Information supplied below:
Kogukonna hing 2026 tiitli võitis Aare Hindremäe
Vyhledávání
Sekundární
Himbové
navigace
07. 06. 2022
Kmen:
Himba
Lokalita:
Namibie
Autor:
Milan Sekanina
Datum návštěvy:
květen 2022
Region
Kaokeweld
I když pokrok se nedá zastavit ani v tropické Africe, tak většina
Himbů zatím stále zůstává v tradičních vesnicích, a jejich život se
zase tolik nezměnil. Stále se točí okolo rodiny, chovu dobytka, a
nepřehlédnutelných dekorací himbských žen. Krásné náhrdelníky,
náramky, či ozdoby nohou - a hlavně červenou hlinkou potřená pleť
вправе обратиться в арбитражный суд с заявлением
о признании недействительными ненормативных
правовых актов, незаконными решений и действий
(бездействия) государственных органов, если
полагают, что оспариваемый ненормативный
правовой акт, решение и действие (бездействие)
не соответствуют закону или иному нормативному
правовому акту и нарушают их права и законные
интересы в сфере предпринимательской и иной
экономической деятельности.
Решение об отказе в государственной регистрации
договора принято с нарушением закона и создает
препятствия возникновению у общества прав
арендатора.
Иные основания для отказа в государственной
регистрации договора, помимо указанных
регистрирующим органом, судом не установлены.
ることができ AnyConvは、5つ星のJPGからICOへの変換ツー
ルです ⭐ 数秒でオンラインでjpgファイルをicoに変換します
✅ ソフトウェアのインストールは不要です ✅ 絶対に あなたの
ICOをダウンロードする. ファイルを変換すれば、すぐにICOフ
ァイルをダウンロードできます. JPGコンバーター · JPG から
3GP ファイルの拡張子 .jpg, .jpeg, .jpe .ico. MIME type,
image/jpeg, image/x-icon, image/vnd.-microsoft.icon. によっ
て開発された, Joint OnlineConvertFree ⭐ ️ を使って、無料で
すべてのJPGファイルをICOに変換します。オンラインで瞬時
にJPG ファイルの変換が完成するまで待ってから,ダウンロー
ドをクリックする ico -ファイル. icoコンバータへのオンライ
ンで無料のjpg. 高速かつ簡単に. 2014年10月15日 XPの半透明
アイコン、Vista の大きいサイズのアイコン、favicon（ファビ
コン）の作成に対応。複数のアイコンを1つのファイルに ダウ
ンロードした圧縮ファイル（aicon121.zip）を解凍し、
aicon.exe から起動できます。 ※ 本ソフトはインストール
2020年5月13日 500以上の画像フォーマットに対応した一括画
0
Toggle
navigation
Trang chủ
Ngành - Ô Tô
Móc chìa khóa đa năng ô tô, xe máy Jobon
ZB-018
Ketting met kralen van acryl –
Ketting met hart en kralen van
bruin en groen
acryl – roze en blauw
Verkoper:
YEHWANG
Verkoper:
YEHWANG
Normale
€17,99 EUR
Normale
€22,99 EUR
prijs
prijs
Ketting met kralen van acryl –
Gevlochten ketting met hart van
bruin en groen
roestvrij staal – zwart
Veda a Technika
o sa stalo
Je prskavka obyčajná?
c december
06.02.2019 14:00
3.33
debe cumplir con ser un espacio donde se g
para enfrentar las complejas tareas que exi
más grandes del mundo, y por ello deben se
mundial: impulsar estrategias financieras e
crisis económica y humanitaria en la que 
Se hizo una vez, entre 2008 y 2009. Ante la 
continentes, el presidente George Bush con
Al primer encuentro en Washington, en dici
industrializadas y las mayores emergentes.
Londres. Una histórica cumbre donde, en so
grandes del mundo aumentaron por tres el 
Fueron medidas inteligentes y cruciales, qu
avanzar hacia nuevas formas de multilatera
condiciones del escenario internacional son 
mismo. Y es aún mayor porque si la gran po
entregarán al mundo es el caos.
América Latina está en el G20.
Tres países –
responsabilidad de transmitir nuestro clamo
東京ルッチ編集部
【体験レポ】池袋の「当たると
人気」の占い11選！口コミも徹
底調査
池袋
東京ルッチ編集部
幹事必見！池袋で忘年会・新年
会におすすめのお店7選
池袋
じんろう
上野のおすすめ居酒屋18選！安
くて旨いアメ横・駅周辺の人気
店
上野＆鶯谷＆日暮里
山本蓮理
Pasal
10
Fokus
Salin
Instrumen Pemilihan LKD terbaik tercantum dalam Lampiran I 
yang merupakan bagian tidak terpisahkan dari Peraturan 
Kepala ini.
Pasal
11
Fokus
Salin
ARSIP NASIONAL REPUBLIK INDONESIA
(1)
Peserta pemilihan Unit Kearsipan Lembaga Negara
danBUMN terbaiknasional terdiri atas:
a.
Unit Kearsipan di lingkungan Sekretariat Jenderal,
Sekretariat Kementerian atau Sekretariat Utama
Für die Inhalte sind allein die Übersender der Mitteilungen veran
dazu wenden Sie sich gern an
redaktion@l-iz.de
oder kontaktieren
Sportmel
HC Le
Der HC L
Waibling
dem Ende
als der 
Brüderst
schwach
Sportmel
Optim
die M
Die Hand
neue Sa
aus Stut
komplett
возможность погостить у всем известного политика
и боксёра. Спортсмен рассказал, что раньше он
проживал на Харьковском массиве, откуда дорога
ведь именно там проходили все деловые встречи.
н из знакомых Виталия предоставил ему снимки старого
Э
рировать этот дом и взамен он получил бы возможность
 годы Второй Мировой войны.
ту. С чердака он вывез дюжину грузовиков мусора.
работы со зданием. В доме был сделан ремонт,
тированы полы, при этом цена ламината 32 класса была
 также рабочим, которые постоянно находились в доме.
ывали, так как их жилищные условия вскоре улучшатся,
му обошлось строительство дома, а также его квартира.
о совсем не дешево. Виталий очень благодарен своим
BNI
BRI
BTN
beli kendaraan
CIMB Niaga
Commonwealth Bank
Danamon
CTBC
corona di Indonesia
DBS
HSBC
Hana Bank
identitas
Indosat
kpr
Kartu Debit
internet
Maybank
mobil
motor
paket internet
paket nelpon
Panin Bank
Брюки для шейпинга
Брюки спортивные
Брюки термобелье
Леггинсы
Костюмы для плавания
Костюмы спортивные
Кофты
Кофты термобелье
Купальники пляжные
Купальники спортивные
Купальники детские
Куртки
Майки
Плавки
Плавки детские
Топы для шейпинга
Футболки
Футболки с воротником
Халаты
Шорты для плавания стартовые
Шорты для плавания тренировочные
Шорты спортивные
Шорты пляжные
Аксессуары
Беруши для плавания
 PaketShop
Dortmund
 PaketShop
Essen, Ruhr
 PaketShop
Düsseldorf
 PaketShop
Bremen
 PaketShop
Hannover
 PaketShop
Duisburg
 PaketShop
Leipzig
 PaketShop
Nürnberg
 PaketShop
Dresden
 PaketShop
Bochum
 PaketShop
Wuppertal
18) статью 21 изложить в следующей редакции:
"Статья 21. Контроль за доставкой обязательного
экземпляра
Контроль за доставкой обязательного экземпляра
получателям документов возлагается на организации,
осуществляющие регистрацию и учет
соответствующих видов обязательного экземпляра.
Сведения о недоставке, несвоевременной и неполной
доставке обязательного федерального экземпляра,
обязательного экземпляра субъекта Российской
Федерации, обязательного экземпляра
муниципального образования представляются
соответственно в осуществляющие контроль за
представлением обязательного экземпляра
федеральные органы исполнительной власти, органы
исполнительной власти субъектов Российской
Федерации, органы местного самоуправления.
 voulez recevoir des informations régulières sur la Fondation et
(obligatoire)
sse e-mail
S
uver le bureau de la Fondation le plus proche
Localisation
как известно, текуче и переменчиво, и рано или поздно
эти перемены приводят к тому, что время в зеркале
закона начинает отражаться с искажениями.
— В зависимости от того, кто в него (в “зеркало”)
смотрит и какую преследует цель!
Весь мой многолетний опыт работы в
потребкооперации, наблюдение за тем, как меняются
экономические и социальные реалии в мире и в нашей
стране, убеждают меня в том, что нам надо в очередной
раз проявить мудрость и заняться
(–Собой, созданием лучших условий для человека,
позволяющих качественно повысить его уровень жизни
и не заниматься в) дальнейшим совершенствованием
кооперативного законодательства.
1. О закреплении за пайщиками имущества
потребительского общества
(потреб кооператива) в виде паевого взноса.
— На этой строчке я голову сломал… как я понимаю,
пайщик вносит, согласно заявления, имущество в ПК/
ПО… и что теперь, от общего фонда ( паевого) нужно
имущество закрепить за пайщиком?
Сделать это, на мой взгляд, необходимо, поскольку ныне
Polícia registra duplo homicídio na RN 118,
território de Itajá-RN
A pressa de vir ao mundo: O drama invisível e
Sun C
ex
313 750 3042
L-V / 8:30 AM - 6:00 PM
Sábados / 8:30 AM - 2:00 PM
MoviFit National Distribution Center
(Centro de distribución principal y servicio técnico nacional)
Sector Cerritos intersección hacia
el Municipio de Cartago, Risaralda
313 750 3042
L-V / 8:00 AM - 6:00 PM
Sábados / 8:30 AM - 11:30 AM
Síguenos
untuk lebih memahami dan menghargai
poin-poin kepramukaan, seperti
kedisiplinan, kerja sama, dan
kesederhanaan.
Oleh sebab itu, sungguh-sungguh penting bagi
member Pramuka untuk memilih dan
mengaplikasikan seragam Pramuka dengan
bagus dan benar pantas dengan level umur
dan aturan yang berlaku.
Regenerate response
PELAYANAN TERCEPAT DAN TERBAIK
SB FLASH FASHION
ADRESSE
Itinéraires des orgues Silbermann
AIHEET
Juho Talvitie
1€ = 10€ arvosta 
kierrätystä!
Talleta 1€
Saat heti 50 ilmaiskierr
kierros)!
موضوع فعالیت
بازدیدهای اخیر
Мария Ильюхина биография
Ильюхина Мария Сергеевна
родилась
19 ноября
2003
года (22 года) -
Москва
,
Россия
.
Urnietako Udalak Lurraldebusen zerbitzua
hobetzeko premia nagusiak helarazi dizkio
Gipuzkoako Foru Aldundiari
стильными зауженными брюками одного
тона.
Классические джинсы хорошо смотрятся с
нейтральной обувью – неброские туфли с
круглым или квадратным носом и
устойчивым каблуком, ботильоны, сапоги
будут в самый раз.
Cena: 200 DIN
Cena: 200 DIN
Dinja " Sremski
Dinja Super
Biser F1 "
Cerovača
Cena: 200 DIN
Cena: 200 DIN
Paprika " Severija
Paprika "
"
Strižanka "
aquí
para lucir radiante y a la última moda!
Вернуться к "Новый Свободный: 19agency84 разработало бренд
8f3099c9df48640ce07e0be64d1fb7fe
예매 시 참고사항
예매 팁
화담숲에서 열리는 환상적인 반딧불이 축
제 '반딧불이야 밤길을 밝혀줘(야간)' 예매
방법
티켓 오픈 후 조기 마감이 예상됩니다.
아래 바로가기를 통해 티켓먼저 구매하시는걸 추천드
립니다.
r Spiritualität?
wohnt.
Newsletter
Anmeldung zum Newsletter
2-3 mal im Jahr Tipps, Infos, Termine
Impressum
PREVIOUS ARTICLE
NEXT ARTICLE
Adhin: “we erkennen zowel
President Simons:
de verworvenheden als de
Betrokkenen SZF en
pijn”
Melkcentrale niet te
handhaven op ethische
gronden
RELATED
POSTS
End of Information supplied.
The exercise is to copy out every line above that has the word "исполнительной" in it.

федеральные органы исполнительной власти, органы
исполнительной власти субъектов Российской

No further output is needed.